» ACTIVITY: For the records below, work out the number of lines holding "мужской" and reply with only that.

» DATA SECTION:
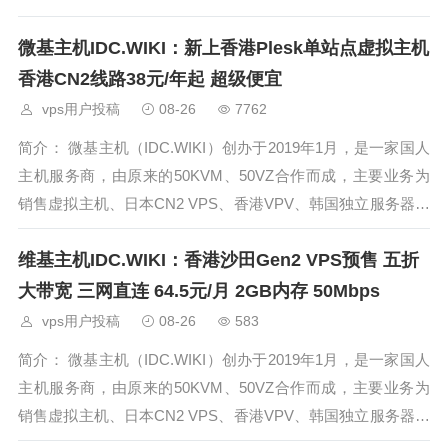
体详情。 官网： 维翔主机官网: 立即前往 优惠码及活动详情：
微基主机IDC.WIKI：新上香港Plesk单站点虚拟主机
全场主机
香港CN2线路38元/年起 超级便宜
vps用户投稿
08-26
7762
简介： 微基主机（IDC.WIKI）创办于2019年1月，是一家国人
主机服务商，由原来的50KVM、50VZ合作而成，主要业务为
销售虚拟主机、日本CN2 VPS、香港VPV、韩国独立服务器为
主。微基主机8月促销活动已经开启，美国虚拟主机、日本CN
维基主机IDC.WIKI：香港沙田Gen2 VPS预售 五折
2 KVM V
大带宽 三网直连 64.5元/月 2GB内存 50Mbps
vps用户投稿
08-26
583
简介： 微基主机（IDC.WIKI）创办于2019年1月，是一家国人
主机服务商，由原来的50KVM、50VZ合作而成，主要业务为
销售虚拟主机、日本CN2 VPS、香港VPV、韩国独立服务器为
主。微基主机8月促销活动已经开启，香港沙田Gen2 VPS现已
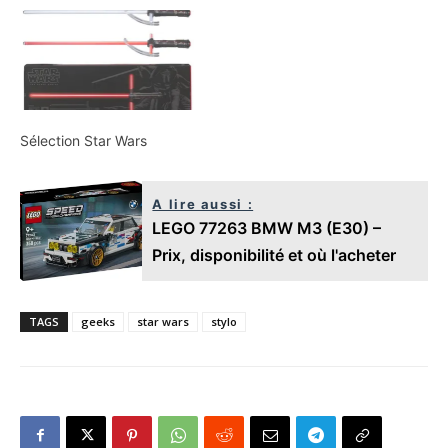
Sélection Star Wars
A lire aussi :
LEGO 77263 BMW M3 (E30) –
Prix, disponibilité et où l'acheter
TAGS
geeks
star wars
stylo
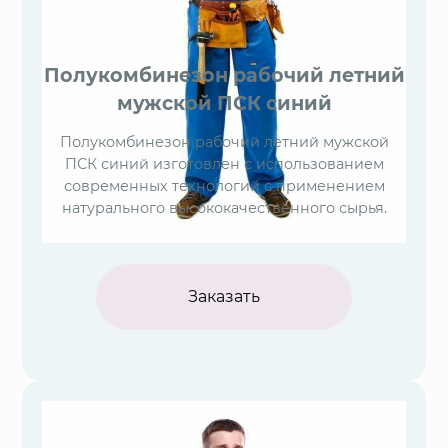
Полукомбинезон рабочий летний
мужской ПСК синий
Полукомбинезон рабочий летний мужской
ПСК синий изготовлен с использованием
современных технологий с применением
натурального высококачественного сырья.
Заказать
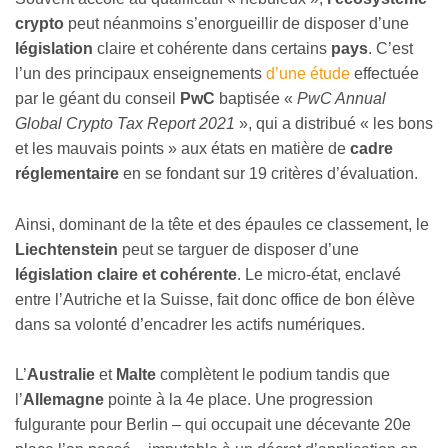
crypto
peut néanmoins s’enorgueillir de disposer d’une
législation
claire et cohérente dans certains
pays
. C’est
l’un des principaux enseignements
d’une étude
effectuée
par le géant du conseil
PwC
baptisée «
PwC Annual
Global Crypto Tax Report 2021
», qui a distribué « les bons
et les mauvais points » aux états en matière de
cadre
réglementaire
en se fondant sur 19 critères d’évaluation.
Ainsi, dominant de la tête et des épaules ce classement, le
Liechtenstein
peut se targuer de disposer d’une
législation claire et cohérente
. Le micro-état, enclavé
entre l’Autriche et la Suisse, fait donc office de bon élève
dans sa volonté d’encadrer les actifs numériques.
L’
Australie
et
Malte
complètent le podium tandis que
l’
Allemagne
pointe à la 4e place. Une progression
fulgurante pour Berlin – qui occupait une décevante 20e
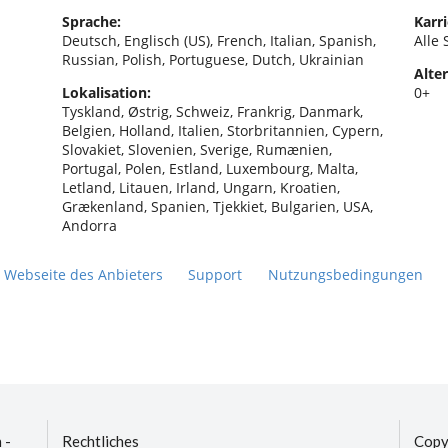
Sprache:
Karri
Deutsch, Englisch (US), French, Italian, Spanish,
Alle 
Russian, Polish, Portuguese, Dutch, Ukrainian
Alter
Lokalisation:
0+
Tyskland, Østrig, Schweiz, Frankrig, Danmark,
Belgien, Holland, Italien, Storbritannien, Cypern,
Slovakiet, Slovenien, Sverige, Rumænien,
Portugal, Polen, Estland, Luxembourg, Malta,
Letland, Litauen, Irland, Ungarn, Kroatien,
Grækenland, Spanien, Tjekkiet, Bulgarien, USA,
Andorra
Webseite des Anbieters
Support
Nutzungsbedingungen
 -
Rechtliches
Copy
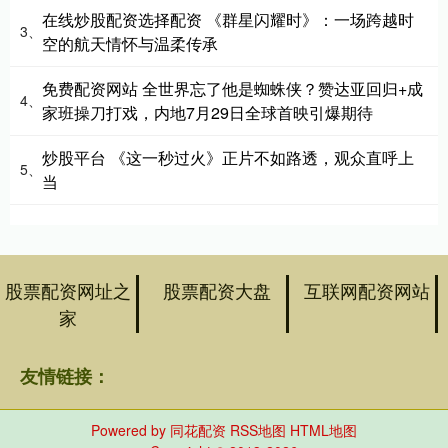
在线炒股配资选择配资 《群星闪耀时》：一场跨越时
3、
空的航天情怀与温柔传承
免费配资网站 全世界忘了他是蜘蛛侠？赞达亚回归+成
4、
家班操刀打戏，内地7月29日全球首映引爆期待
炒股平台 《这一秒过火》正片不如路透，观众直呼上
5、
当
股票配资网址之
股票配资大盘
互联网配资网站
家
友情链接：
Powered by
同花配资
RSS地图
HTML地图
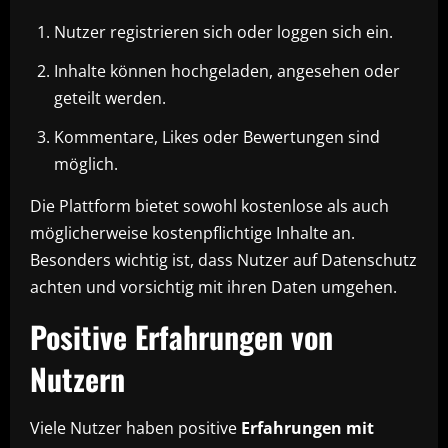
Nutzer registrieren sich oder loggen sich ein.
Inhalte können hochgeladen, angesehen oder
geteilt werden.
Kommentare, Likes oder Bewertungen sind
möglich.
Die Plattform bietet sowohl kostenlose als auch
möglicherweise kostenpflichtige Inhalte an.
Besonders wichtig ist, dass Nutzer auf Datenschutz
achten und vorsichtig mit ihren Daten umgehen.
Positive Erfahrungen von
Nutzern
Viele Nutzer haben positive
Erfahrungen mit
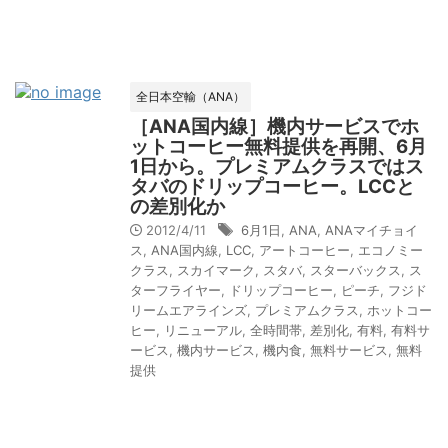
全日本空輸（ANA）
［ANA国内線］機内サービスでホ
ットコーヒー無料提供を再開、6月
1日から。プレミアムクラスではス
タバのドリップコーヒー。LCCと
の差別化か
2012/4/11
6月1日
,
ANA
,
ANAマイチョイ
ス
,
ANA国内線
,
LCC
,
アートコーヒー
,
エコノミー
クラス
,
スカイマーク
,
スタバ
,
スターバックス
,
ス
ターフライヤー
,
ドリップコーヒー
,
ピーチ
,
フジド
リームエアラインズ
,
プレミアムクラス
,
ホットコー
ヒー
,
リニューアル
,
全時間帯
,
差別化
,
有料
,
有料サ
ービス
,
機内サービス
,
機内食
,
無料サービス
,
無料
提供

» RESULT OF THIS TASK: 2